The strength of this production, however, rests on the two outstanding and galvanizing lead performances by Bob Frazer (as the Chekhovian prototype Vershinin) and Emma Slipp (as Masha, seeking truth as much as an escape to Moscow). When they finally kiss with passion, and their star-crossed love is defiantly acknowledged to themselves and others, it feels like a vindication for the audience, too. Yes! Resist suffocation at all costs.
An earlier moment when Slipp smothers despair by crying aloud into a pillow is mesmerizing. Even when she is not speaking—which is most of the time—we are watching her face, seeing her feelings and thoughts. Rachel Aberle as Irina gains some momentum and credibility as the show progress, but it is unquestionably Slipp, from the outset, when she expresses her alienation by keeping her nose in a book, who provides the simmering heart and soul that keeps the audience alert and compassionate.

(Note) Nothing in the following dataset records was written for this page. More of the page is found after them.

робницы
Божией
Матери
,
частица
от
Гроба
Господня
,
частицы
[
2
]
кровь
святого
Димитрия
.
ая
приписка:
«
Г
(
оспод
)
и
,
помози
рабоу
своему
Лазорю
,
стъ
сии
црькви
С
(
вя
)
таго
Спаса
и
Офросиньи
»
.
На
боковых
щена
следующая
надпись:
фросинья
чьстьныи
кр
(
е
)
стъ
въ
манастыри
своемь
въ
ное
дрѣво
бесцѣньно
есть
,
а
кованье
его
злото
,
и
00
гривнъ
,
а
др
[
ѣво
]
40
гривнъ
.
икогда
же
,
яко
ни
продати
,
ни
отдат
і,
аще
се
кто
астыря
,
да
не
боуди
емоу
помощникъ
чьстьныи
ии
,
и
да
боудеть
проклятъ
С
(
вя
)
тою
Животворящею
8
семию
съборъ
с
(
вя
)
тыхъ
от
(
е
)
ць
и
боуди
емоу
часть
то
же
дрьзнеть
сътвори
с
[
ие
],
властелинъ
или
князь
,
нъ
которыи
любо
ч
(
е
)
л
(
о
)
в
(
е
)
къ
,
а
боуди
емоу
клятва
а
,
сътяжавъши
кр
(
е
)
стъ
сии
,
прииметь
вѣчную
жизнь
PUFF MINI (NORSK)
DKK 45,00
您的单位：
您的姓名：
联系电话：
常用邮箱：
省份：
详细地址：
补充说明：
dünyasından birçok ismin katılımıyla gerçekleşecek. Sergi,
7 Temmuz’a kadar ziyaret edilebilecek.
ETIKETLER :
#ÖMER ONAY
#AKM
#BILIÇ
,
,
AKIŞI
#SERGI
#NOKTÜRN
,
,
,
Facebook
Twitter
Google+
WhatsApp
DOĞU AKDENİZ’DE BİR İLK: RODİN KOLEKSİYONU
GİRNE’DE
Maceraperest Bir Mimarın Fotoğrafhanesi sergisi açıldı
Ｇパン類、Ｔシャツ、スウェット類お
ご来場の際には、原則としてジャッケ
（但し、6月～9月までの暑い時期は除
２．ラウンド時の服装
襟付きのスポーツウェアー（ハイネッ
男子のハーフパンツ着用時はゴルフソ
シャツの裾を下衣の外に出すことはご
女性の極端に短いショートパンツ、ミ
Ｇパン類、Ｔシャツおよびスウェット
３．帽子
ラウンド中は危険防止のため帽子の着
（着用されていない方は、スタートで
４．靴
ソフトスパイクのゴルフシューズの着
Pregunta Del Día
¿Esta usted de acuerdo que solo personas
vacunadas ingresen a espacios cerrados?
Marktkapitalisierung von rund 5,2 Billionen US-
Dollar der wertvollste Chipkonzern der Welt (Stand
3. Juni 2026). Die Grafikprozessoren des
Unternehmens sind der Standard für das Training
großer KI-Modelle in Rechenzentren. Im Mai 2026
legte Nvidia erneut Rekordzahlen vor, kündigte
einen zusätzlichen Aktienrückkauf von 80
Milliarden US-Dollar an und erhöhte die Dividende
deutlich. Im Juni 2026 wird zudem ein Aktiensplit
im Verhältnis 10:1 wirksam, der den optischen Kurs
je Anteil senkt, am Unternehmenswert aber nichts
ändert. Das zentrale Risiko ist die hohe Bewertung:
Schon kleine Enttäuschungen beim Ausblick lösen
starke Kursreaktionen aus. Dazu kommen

Frazer is remarkably adept at voicing Chekhov’s philosophical musings with dignity, saying happiness is impossible. Mired in a marriage to a suicidal woman (as Chekhov felt himself to be mired in his lifelong support of his parents and siblings), Vershinin’s greatest hope is that humanity can evolve so that possibly the descendents of descendents of descendents might inherit a better world. That is Chekhov talking. Frazer manages to elevate despair into nobility, without posturing, while maintaining a manly presence. It only makes sense that Masha would crave his arms.
The plot ensures there are no happy endings for the characters, but Chekhov’s humanitarianism is profoundly moving, inspiring. There ought to be some theatrical equivalent to Samuel Johnson’s dictum, ‘Any man who grows tired of London is tired of life.’ Any theatregoer who doesn’t find Chekhov deeply satisfying has some growing up to do.
If he could live his life over again, Chekhov said he would like to be a psychiatrist. He believed in science, not religion. He wanted to lift humanity out of the mire and muck of tawdry survivalism, fear and violence. That’s what Three Sisters is about. Recognizing and rejecting vulgarity. Consequently it’s not a depressing play at all; in fact, contemporary Russian audiences found it exhilarating.
As did I.
Give them applause. Give them money.